Dexter Stanley-Tauvao is currently in New York – the Big Apple – about to take the next step in his academic musical career. He has a Fulbright Scholarship and will be spending two years doing his Master of Music at the Aaron Copland School of Music, Queens College.
The honours graduate has been waiting for the opportunity to hone his skills to become a stronger musician, not only as a jazz drummer, but also focusing on composing and arranging.
“One of my goals out of this Master’s degree is to compose an album of Polynesian Jazz,” Dexter says.
“During my time at Vic (Victoria University, Wellington) I was lucky to meet and work with Matatumua Dr. Opeloge Ah Sam, who has been a mentor and friend of mine since I started studying.”
Matatumua was the first musicians to introduce the 27-year-old to the idea of Samoan jazz fusion. His compositions have combined and incorporated Samoan melodies, texts and themes with jazz harmonies. This was an eye-opener for Dexter, pushing him more into the direction of jazz and opening up new and ambitious possibilities for this fusion.
“I want to explore this fusion of our music through the context of the jazz orchestra. I want to take elements from big band music into Polynesian music and vice versa, combining the culture I grew up in with the sounds I have come to love,” he says.
One of the hurdles he has identified on his journey is the cultural reception of a foreign sound, much like the barriers of misconceptions surrounding the genre, a common occurrence the Samoan Jazz musician says he has come face-to-face with.
“I have a feeling that we tend to shy away from these kinds of spaces and sounds because of this first misunderstanding of jazz music. About the difficulties of getting Pasifika people into jazz, I think a lot of it has to do with the fact that jazz is not a popular kind of music anymore.

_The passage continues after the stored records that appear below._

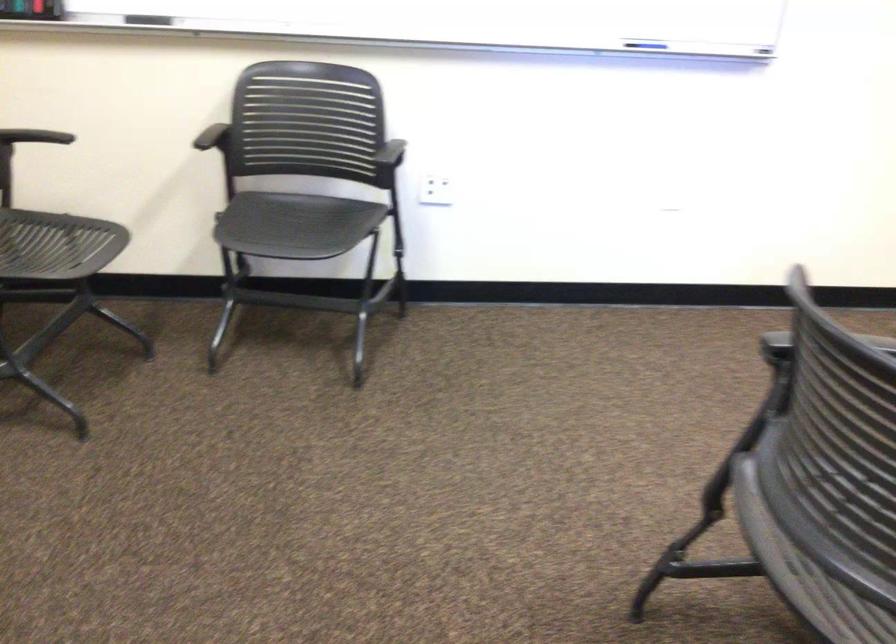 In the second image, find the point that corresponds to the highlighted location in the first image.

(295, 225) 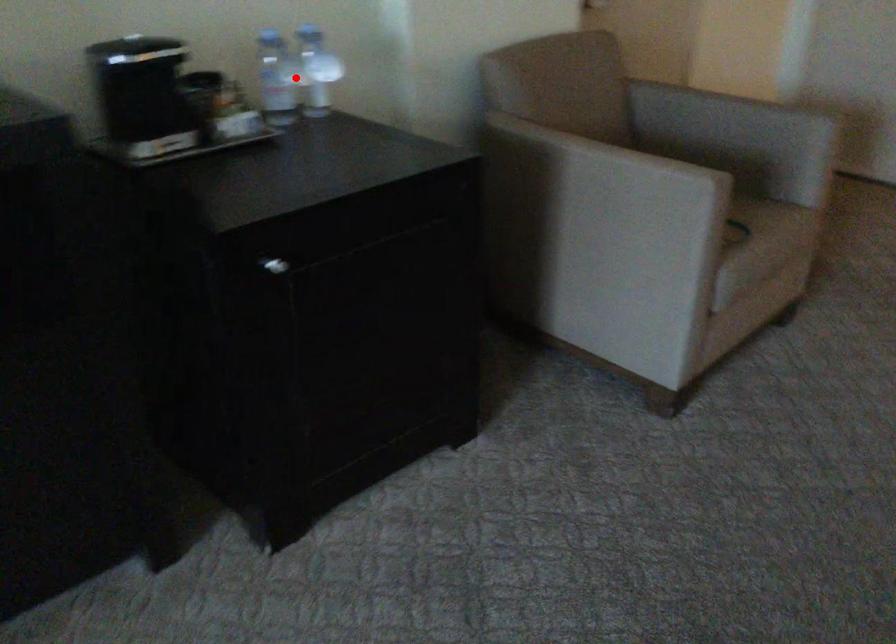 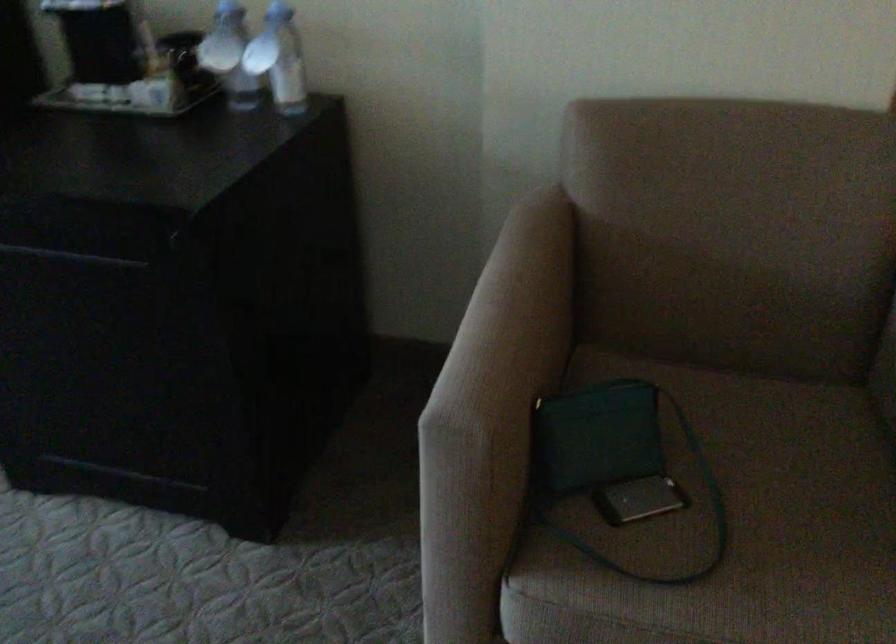 Question: I am providing you with two images of the same scene from different viewpoints. Given a red point in image1, look at the same physical point in image2. Is it:

Choices:
 (A) Closer to the viewpoint
 (B) Farther from the viewpoint

Answer: (A) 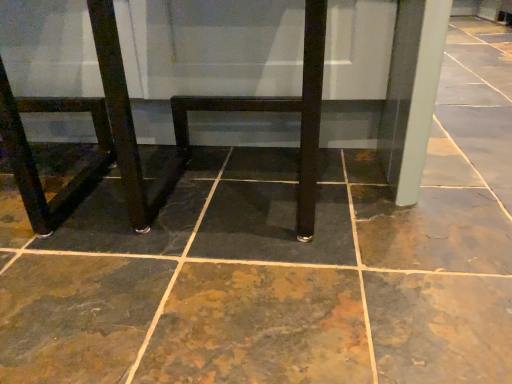 Question: Is matte black table at center turned away from matte black chair at lower left?

Choices:
 (A) no
 (B) yes

Answer: (A)

Question: Is matte black table at center thinner than matte black chair at lower left?

Choices:
 (A) no
 (B) yes

Answer: (A)

Question: Does matte black table at center have a greater height compared to matte black chair at lower left?

Choices:
 (A) no
 (B) yes

Answer: (B)

Question: Is matte black table at center aimed at matte black chair at lower left?

Choices:
 (A) no
 (B) yes

Answer: (A)

Question: Can you confirm if matte black table at center is positioned to the right of matte black chair at lower left?

Choices:
 (A) no
 (B) yes

Answer: (B)

Question: From the image's perspective, would you say matte black table at center is positioned over matte black chair at lower left?

Choices:
 (A) no
 (B) yes

Answer: (B)

Question: Considering the relative sizes of brown stone floor at center and matte black chair at lower left in the image provided, is brown stone floor at center smaller than matte black chair at lower left?

Choices:
 (A) no
 (B) yes

Answer: (A)

Question: Is brown stone floor at center next to matte black chair at lower left and touching it?

Choices:
 (A) yes
 (B) no

Answer: (B)

Question: Does brown stone floor at center have a larger size compared to matte black chair at lower left?

Choices:
 (A) no
 (B) yes

Answer: (B)

Question: Does brown stone floor at center have a lesser height compared to matte black chair at lower left?

Choices:
 (A) no
 (B) yes

Answer: (B)

Question: From the image's perspective, is brown stone floor at center under matte black chair at lower left?

Choices:
 (A) no
 (B) yes

Answer: (B)

Question: Does brown stone floor at center turn towards matte black chair at lower left?

Choices:
 (A) yes
 (B) no

Answer: (B)

Question: Is matte black table at center located within matte black chair at lower left?

Choices:
 (A) yes
 (B) no

Answer: (B) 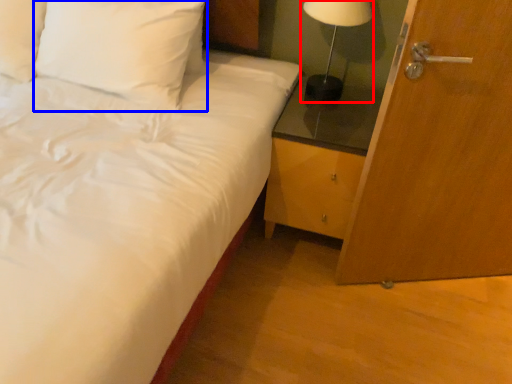 Question: Which of the following is the farthest to the observer, table lamp (highlighted by a red box) or pillow (highlighted by a blue box)?

Choices:
 (A) table lamp
 (B) pillow

Answer: (A)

“I think there’s a large misunderstanding that jazz is a Pālagi art form only to be associated with upper-class communities, dimly-limit clubs and high-end art venues in a similar way that classical music often is, ” he adds.
Dexter alludes to the roots of the genre for guidance, speaking of Jazz as deeply ingrained in African-American culture, that branches out into all the music we listen to today in Hip Hop, RnB, Soul, Funk.
“Jazz is already in the music we listen to through RnB, hip-hop, soul, reggae, and jazz today is far more than the traditional Frank Sinatra or Miles Davis sound you might first think of when someone says ‘jazz’”, Dexter says..
Dexter’s current arrangements and ideas are still in their early phase and, as well as studying in New York, he couldn’t be more excited about what a big band shout section might sound like through the lens of a fa’ataupati or a sāsā, and what feelings and textures a saxophone soli would create in the middle of a Polynesian love song.
“I’m hoping to bring a more literal fusion of our music with jazz, but I think if Polynesian jazz musicians were more visible and people could see that we’re more than capable of playing and making this music, it would inspire more of us to listen and get involved with it”.